The agents took letters, business cards, photographs of Mr. Urgitano with mob figures, other photographs of mob figures and business cards of mob figures, the papers said. But they apparently did not find the picture they were looking for. That evening, they went to the restaurant, which opens at about 7 p.m.
There, they found the picture and did not stay long. One investigator said the photograph had some connection with a letter the agents had obtained, but would not elaborate. Two snapshots of Mr. Urgitano — one with his wife, the younger sister of an old friend, whom he met and married while in prison — remain on display at Rao’s, tucked into a breakfront at the other end of the bar.
Lawyers for the two men in the photo, who met and became friendly during state prison terms, made little of the picture, its seizure by the F.B.I. or what several officials have described as its potential value as evidence in a murder investigation.
Murray Richman, who represents Mr. Urgitano, said federal authorities told his client he was neither a subject nor a target of the investigation. Those are terms of art that mean, in the local vernacular, in trouble and in big trouble, respectively.
The man in the picture with Joey Cupcakes is Theodore N. Persico Jr.

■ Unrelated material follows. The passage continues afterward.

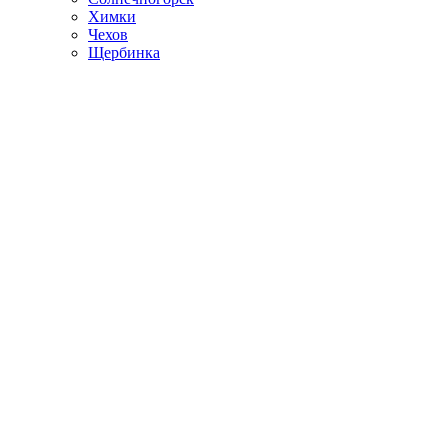
Химки
Чехов
Щербинка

He is the nephew of Carmine Persico, the longtime Colombo crime family boss known as the Snake who is serving a 100-year sentence for his role on the Mafia’s ruling commission.
The younger Mr. Persico, who goes by Teddy and sometimes Skinny, is currently under federal indictment on racketeering and extortion charges and is being held without bail.

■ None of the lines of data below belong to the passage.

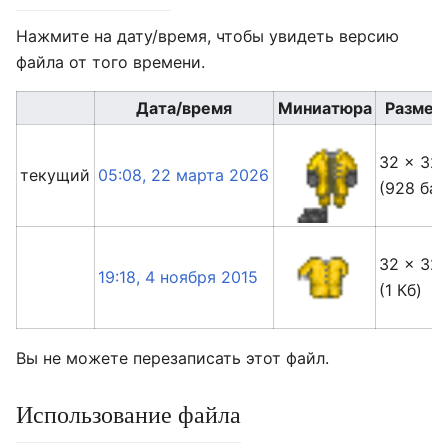
Нажмите на дату/время, чтобы увидеть версию
файла от того времени.
Дата/время
Миниатюра
Размер
32 × 32
текущий
05:08, 22 марта 2026
(928 бай
32 × 32
19:18, 4 ноября 2015
(1 Кб)
Вы не можете перезаписать этот файл.
Использование файла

His lawyer, Joseph R. Corozzo, called the investigation “much ado about nothing.”
“My client was aware of his picture being on the wall of Rao’s, and he’s a customer,” Mr. Corozzo said. “He is aware that the restaurant is frequented by judicial and law enforcement officers, and he had nothing to hide.”
Joey Cupcakes went away for a 1986 killing and selling four ounces of cocaine to an undercover detective. He admitted shooting a rival drug dealer — a childhood friend — in the back of the head one night across the street from the restaurant in Thomas Jefferson Park, which runs along the Harlem River. Mr. Urgitano was 20 years old.
He was first eligible for parole in 1997, but in five appearances before the board between that year and 2005, he was denied release. The transcripts show Mr. Urgitano, who attended Cardinal Hayes High School in the Bronx and earned a college degree in prison, as an articulate young man who was becoming increasingly frustrated.
Around the time of the 2007 hearing that led to his release, he submitted a scathing diatribe to the parole board, angry about how previous hearings had gone and been recorded. He questioned, for instance, why one parole commissioner, Ileana Rodriguez, had asked him during the proceeding about how to get a table at Rao’s.
He was clearly offended by her suggestion that there was something nefarious about the establishment.
He wrote, in part:
“Request: Please tell Ms. Rodriguez I said if she really wants know (sic) how to get a reservation @ Rao’s, ask your boss, Governor Pataki.
“He’s eaten there a few times. Perhaps he can tell her.”